Runway 18 was 5,200 feet long. Red warning lights were visible on the left (east) side of the runway. There were 29 lights mounted on poles about 30 feet high, which started prior to midfield, and extended 1200 feet past the departure end.

A night helicopter flight was made over the accident area, just above the trees. Once the flight passed the line of red warning lights, the flight had entered an area of no lighting except for red warning lights on the hill tops were not in line with the airplane flight path. A rearward extension of the flight path through the trees crossed the red warning light prior to the end of the line.

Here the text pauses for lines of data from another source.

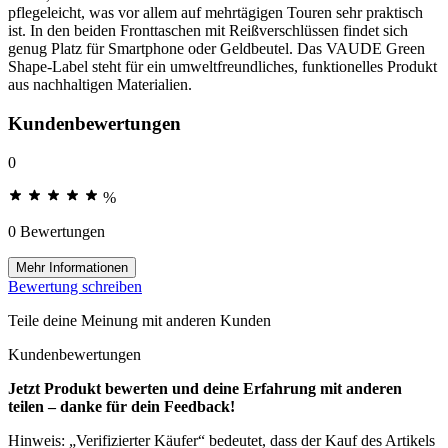
pflegeleicht, was vor allem auf mehrtägigen Touren sehr praktisch
ist. In den beiden Fronttaschen mit Reißverschlüssen findet sich
genug Platz für Smartphone oder Geldbeutel. Das VAUDE Green
Shape-Label steht für ein umweltfreundliches, funktionelles Produkt
aus nachhaltigen Materialien.
Kundenbewertungen
0
%
0 Bewertungen
Mehr Informationen
Bewertung schreiben
Teile deine Meinung mit anderen Kunden
Kundenbewertungen
Jetzt Produkt bewerten und deine Erfahrung mit anderen
teilen – danke für dein Feedback!
Hinweis: „Verifizierter Käufer“ bedeutet, dass der Kauf des Artikels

Autopsies were conducted on December 3, 1993, by Dr. Foss, Chief Medical Examiner, for the State of New Hampshire, Concord, New Hampshire.

A toxicological scan for drugs and alcohol conducted by the FAA Civil Aeromedical Institute in Oklahoma City, Oklahoma, was negative for drugs and alcohol.


According to Metallurgist Factual Report 94-74, by Michael L. Marx, Supervisory Metallurgist"

...The fracture specimens showed curved marking suggestive of cyclic progression....


The pilot would make frequent trips between his residence near Cleveland, Ohio, and Lebanon. He also used the services of the flight instructor in the right seat as a safety pilot, and to ferry the airplane between these two locations.

According to airplane and pilot log book records, the pilot arrived in Lebanon on November 21, 1993. The airplane was flown to Ohio, by the flight instructor, and he returned to pick up the owner on December 2, 1993. The IFR flight plan was filed by the flight instructor. According to a FAA supplied transcript, the following IFR clearance was filed for departure from Lebanon.

...route of flight will be radar vectors LEB Victor four ninety six Utica direct Jamestown and then R-NAV to CFG.

The airplane was released to Mr. Al Ryan, of Ryan Insurance Services, Inc., the insurance adjustor on December 4, 1993.

NTSB Probable Cause

The pilot's failure to maintain adequate terrain clearance which resulted in an inflight collision with the terrain. A factor was a dark night condition.